As all good pc techs know, you can never back up data too many times.  Especially when it comes to your system's drivers.  There is one utility that has eliminated numerous headaches for us when it comes to backing up a machine's drivers or re-installing drivers after upgrading or re-installing the OS.  Double Driver is a simple, effective utility that allows you to do all of these tasks.

So if you guys ever have trouble with some drivers or if some of your hardware just isn't cooperating, try these utilities or send me a message and I'll be more than glad to try and help you out.

Monday, January 23, 2012

Android Update

Well, first of all, I would like to apologize for seemingly abandoning my duties as a fellow blogger.  Life sometimes has a way of dragging you away from your hobbies.  But alas, I am back and have made a resolution to myself to try and dedicate at least one night per week to my blog.  After all, no dedication usually produces a poor product.

Okay, now on with the show....the drama with my HTC Sensation 4G Android phone and FedEx has officially come to a close.  I am sorry to report that FedEx truly disappointed me in this situation.  They never resolved my complaints and concerns.  They denied my claims and never even called me back to explain why or try and compensate me.  I am glad to report though, that WireFly did not show such bad customer service.  They actually helped me to try to resolve this matter with FedEx and ended up sending me another phone.

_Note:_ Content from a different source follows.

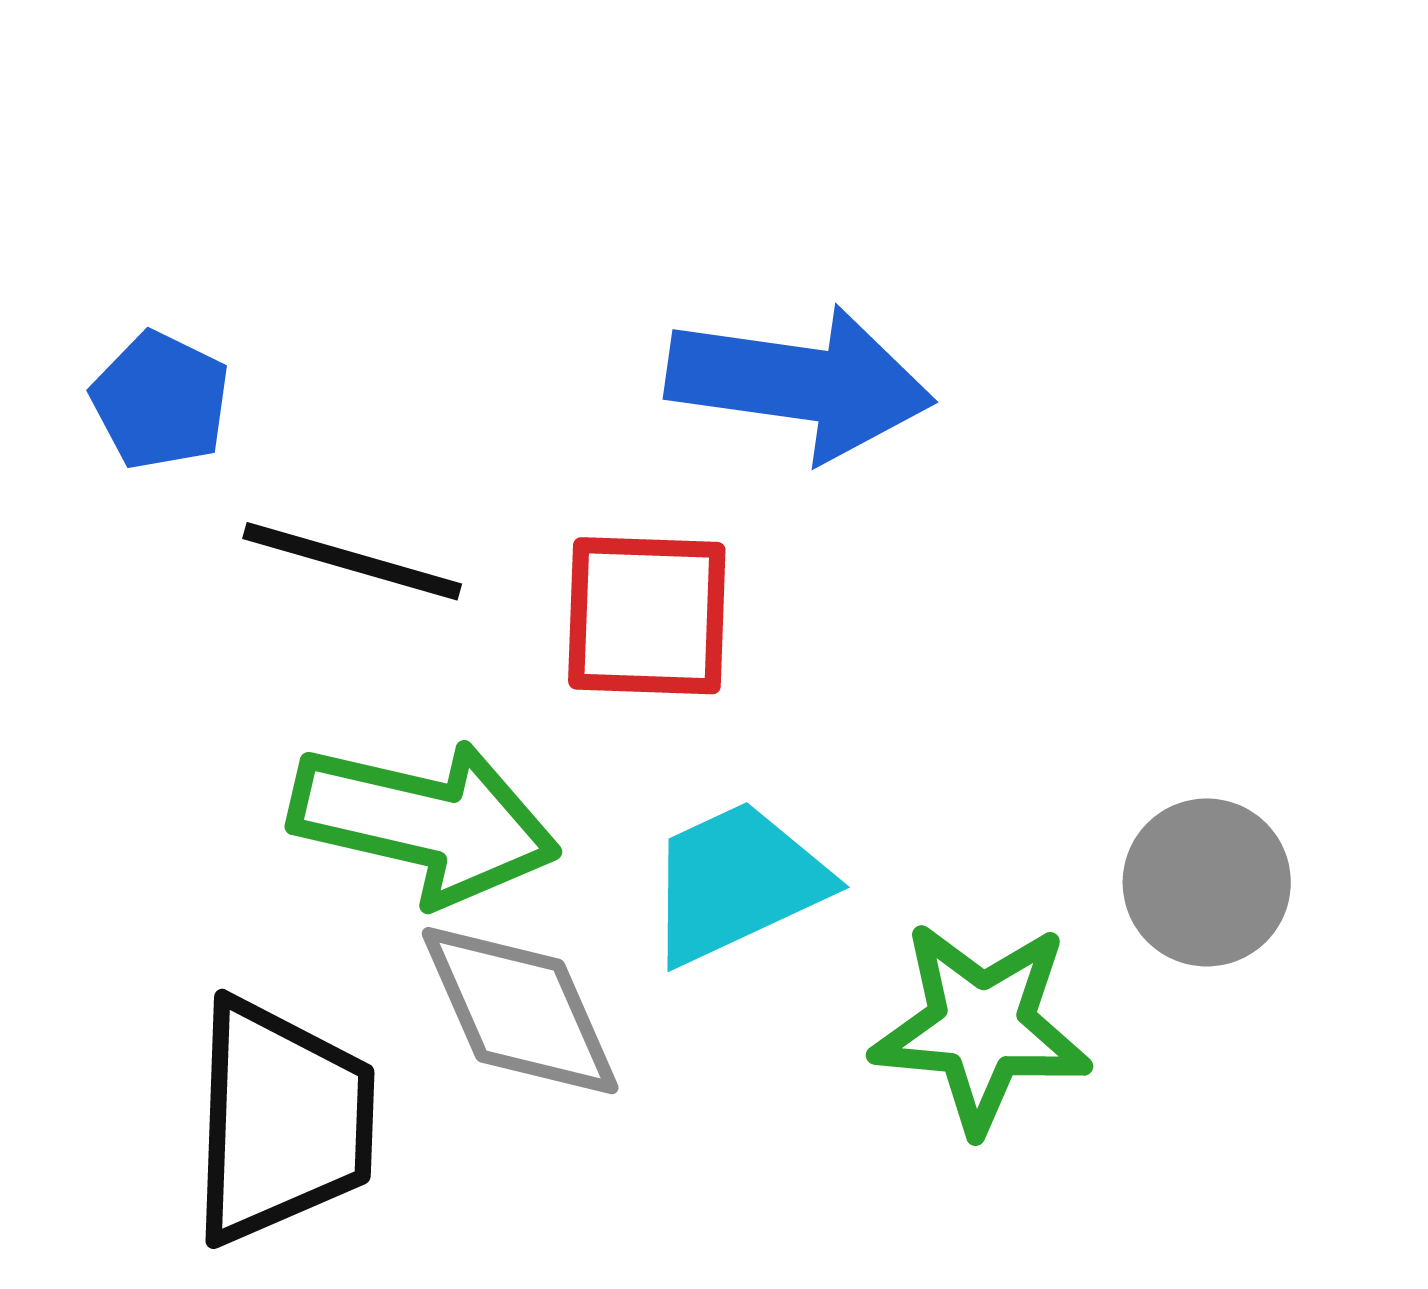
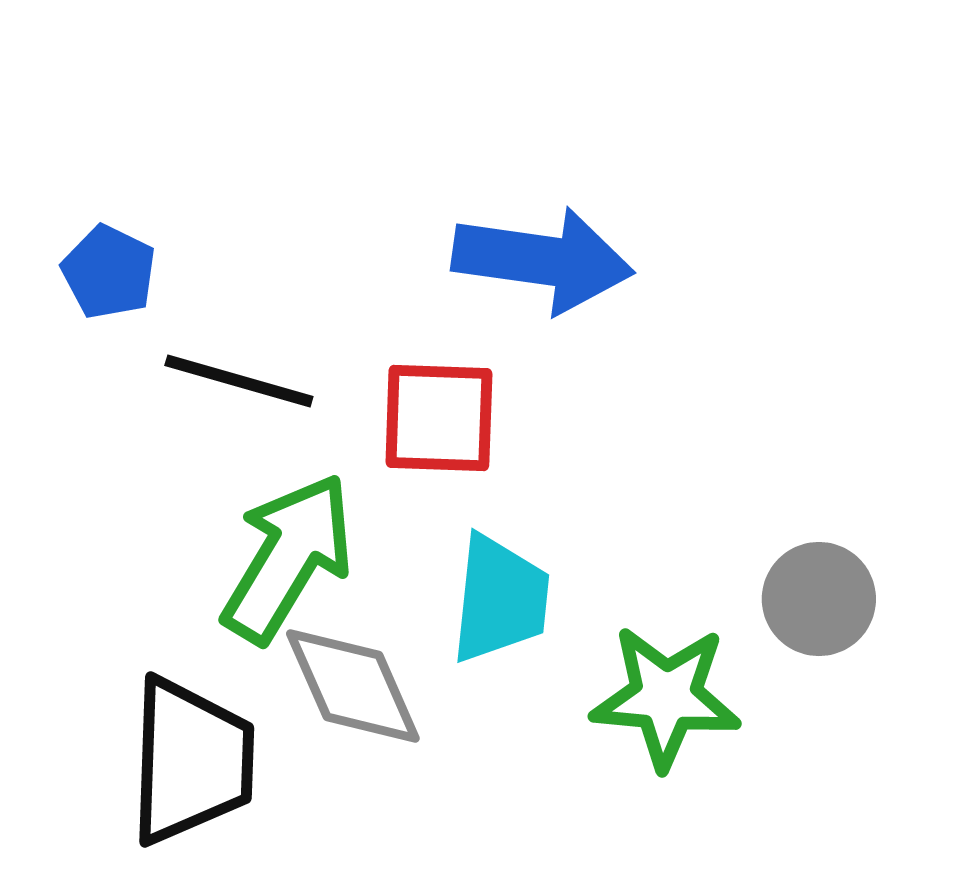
green arrow: (424, 822) -> (288, 558), turned -72
cyan trapezoid: (737, 882) -> (500, 599), turned 121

In the end, I am happy with my phone and will surely return to WireFly for my next purchase of a cell phone.  This phone is truly a powerhouse.  Take a look at these specifications and see for yourselves at all the bells and whistles this little marvel has.  The 8 MP camera will keep all you shutter flies happy.  I love the convenience of having WiFi as well as a WiFi Hotspot available whenever I want it.  TMobile might not like the fact that you can use the WiFi feature for free whenever you want, but I look at it like this:  I am paying for unlimited data, so I should be able to access that unlimited data however I see fit.  Granted, they limit my speeds according to my data rate plan, but even regular 3G speeds are better than the speeds I was getting on my old Blackberry running on the Edge network.

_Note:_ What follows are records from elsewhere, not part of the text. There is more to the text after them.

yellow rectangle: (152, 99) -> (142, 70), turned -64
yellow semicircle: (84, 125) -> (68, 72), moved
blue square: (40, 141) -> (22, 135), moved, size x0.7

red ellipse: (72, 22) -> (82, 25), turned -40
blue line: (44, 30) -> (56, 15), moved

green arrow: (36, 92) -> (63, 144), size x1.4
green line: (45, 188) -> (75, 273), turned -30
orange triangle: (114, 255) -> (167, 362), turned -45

I love all the useful apps that one can download from the Android Market.  It has a front camera as well as a 8 MP back one.  Once you find a browser that you like, the internet is a cinch to browse.  I chose Dolphin HD and am quite happy with it.  There are quite a few available.  One thing that I do have to warn you guys about is that most of these new Android phones require you to have a Google account in order for various features to work properly.  I know some folks aren't too happy with the way that Google keeps information and how it can potentially be hacked.  Another warning is that the battery life can be quite short, depending on what apps you have running most of the time.  If you tend to use WiFi and GPS features a lot, then make sure you always have a wall charger as well as a car charger handy.  Now a days you can find some sort of handy universal charger that can accommodate both car and wall outlets.  Another thing that I'll have to get used to is the virtual keyboard.  I was quite proficient at the actual physical Qwerty keyboard that the Blackberry has laid out so efficiently.  I could type complete text messages with my eyes closed.  These virtual keyboards are nowhere close to comfort of the real ones.  There is an app that you can download called The Hacker's Keyboard that makes the virtual keys a little bit better to work with and gives them a bit more functions.  All in all, I would say I'm quite satisfied with my new phone.

Here are a few pics that I took of the new phone as I unboxed it.  Enjoy and as always, your questions, comments, and rants are always welcome.

Finally my hands.

Still in the box.
Nice, sleek design.

Not terribly bulky.

Fits nice and snug in my hand and the grip on the back allows it to feel secure.